Wie dit had verwacht, zou zijn uitgelachen. Ik zie er Gods hand in; het was Zijn geschenk.”
Hoe staat het vandaag met de kerk in de voormalige DDR?
„Zolang er nood was, deed de kerk ertoe. De SED zei dat we achterlijk waren. Wie van de SED af wilde, voegde zich bij ons. Wij hadden enorm veel vrijwiligers. Maar zodra de Muur gevallen was, bleven velen weer weg.
Nog steeds is het zo dat de kerk in Oost-Duitsland gewaardeerd wordt als er nood is. Maar het aantal kerkleden komt gemiddeld maar net boven de 20 procent, en slechts een klein deel daarvan is actief. De rest komt op zijn best met Kerst en op knooppunten in het leven, zoals bij doop, huwelijk en begrafenis.
Men is ook niet zozeer tegen de kerk. Maar het laat hen koud. Het aantal meelevenden ligt in West-Duitsland duidelijk hoger.”
Verwachtte u er meer van?
„Nee. Het zou mooi zijn geweest als er een geestelijke opwekking was gekomen. Maar die maken wij niet; dat is een geschenk van God. Dat zag ik toen ook.
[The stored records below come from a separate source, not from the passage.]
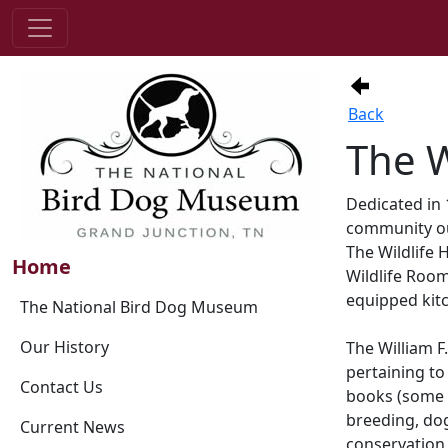
Back
The W
Dedicated in 
community out
The Wildlife 
Home
Wildlife Room
equipped kitc
The National Bird Dog Museum
Our History
The William 
pertaining to 
Contact Us
books (some d
breeding, dog 
Current News
conservation,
De secularisatie is in het Oosten altijd nog veel sterker dan in het Westen. Hoewel velen zich ook realiseren dat de secularisatie in Europa doorslaat.”
Kerk in DDR nooit zo vervolgd als elders in Oostblok
Religie is opium voor het volk, zeiden Marx en Lenin. Daarom was de kerk ongewenst in de socialistische DDR.
Toch zijn christenen in Oost-Duitsland nooit zo vervolgd als in veel andere landen achter het IJzeren Gordijn. Daarvoor was de DDR toch te humanistisch.
Bovendien waren de mooiste steden in Oost-Duitsland verbonden met Luther en Bach. Naast Wittenberg en Eisleben gaat het dan om Eisenach, Erfurt en Leipzig. De DDR-regering gebruikte Luther ook in de propaganda, als strijder tegen de onderdrukking.
De Rooms-Katholieke Kerk was altijd al heel klein in Oost-Duitsland. In 1949 was dat 14 procent van de bevolking. Het lijkt erop dat juist veel rooms-katholieken vertrokken naar West-Duitsland.
De Staatsveiligheidsdienst (Stasi) was zeer actief binnen de kerk. Vrijwel alle predikanten werden in de gaten gehouden. En van alle gemeenten was bekend welke mensen tot de vaste kern behoorden. Veel kerkgangers zijn in hun beroepsleven tegengewerkt om hun geloof.
Paradoxaal genoeg werd de kerk steeds meer een ruimte voor mensen die politieke vrijheid zochten. De predikantsopleiding vanuit de kerk was de enige die niet volledig onder invloed van de staat stond. Na de Wende in 1989-’90 stapten veel predikanten daarom over naar de politiek.